Experts say working with perpetrators when they’re still teens could shift the dial on Australia’s family violence crisis.
A 2021 Senate inquiry found while early intervention is critical there are too few programs and not enough evidence on what works.
Lou Baker [from Brisbane Youth Service] said reports of teens breaking phones or engaging in strangulation in their first relationships were common.
“We’re seeing a concerning rise in high-risk domestic and family violence among young people, including non-lethal strangulation in intimate relationships, which is particularly alarming during young women’s pregnancies,” Ms Baker said.

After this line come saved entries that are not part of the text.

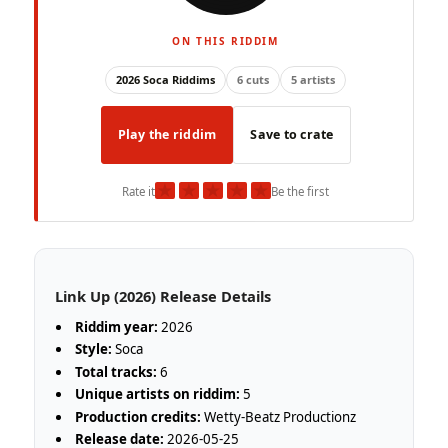
ON THIS RIDDIM
2026 Soca Riddims
6 cuts
5 artists
Play the riddim
Save to crate
★
★
★
★
★
Rate it
Be the first
Link Up (2026) Release Details
Riddim year:
2026
Style:
Soca
Total tracks:
6
Unique artists on riddim:
5
Production credits:
Wetty-Beatz Productionz
Release date:
2026-05-25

“Recognising coercive control, or emotional abuse can be difficult. Many [young people] equate abuse solely with physical violence.”
David Burck is a child psychologist who recently interviewed 25 mothers and teens for a PhD that looked at young men’s violence towards mothers.
“They don’t see this use of violence as problematic. They’re just like, ‘well, that’s how relationships work’.”
At the K.I.N.D. program three-quarters of participants were victim-survivors of family violence.
Zhalin, who grew up in the gang ridden suburbs of South Auckland before moving to Logan, said he experienced extreme discipline from his father who beat him and some of his 17 children with implements if they misbehaved, sometimes encouraging siblings to take part.
“What I learnt at a young age was violence and fear can get you things that love and respect does not.”
Dr Burck said any early intervention should focus on young men as victim-survivors themselves.
“If you only focus on their violence use – they disengage because they feel viewed as the problem.”